Mitt Romney offered an unprompted defense of the 2008 Wall Street bailout on Wednesday, crediting President George W. Bush and the preceding administration for averting an economic depression.
Answering a question during a campaign event in Maryland, Romney both condemned the 2009 bailout of troubled automakers engineered by President Obama while praising the Troubled Asset Relief Program authorized in fall of 2008 to prop up the financial services industry.

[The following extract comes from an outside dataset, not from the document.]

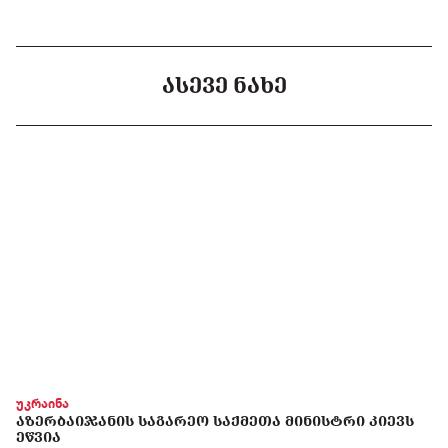
ᲐᲡᲔᲕᲔ ᲜᲐᲮᲔ
უკრაინა
ᲐᲖᲔᲠᲑᲐᲘᲯᲐᲜᲘᲡ ᲡᲐᲒᲐᲠᲔᲝ ᲡᲐᲥᲛᲔᲗᲐ ᲛᲘᲜᲘᲡᲢᲠᲘ ᲙᲘᲔᲕᲡ
ᲔᲬᲕᲘᲐ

"There was a fear that the whole economic system of America would collapse -- that all of our banks, or virtually all, would go out of business," Romney said. "In that circumstance, President Bush and Hank Paulson said we've got to do something to show we're not going to let the whole system go out of business. I think they were right. I know some people disagree with me. I think they were right to do that."
Romney's remarks were somewhat overshadowed by two other stories swirling around his campaign today, one relating to an aide's gaffe comparing Romney's pivot to the general election to erasing an Etch A Sketch; Romney also won the endorsement Wednesday of former Florida Gov. Jeb Bush (R).
It was Jeb Bush's brother, former George W. Bush, whom Romney said deserved the lion's share of credit for saving the financial sector from collapsing during the 2008 crisis.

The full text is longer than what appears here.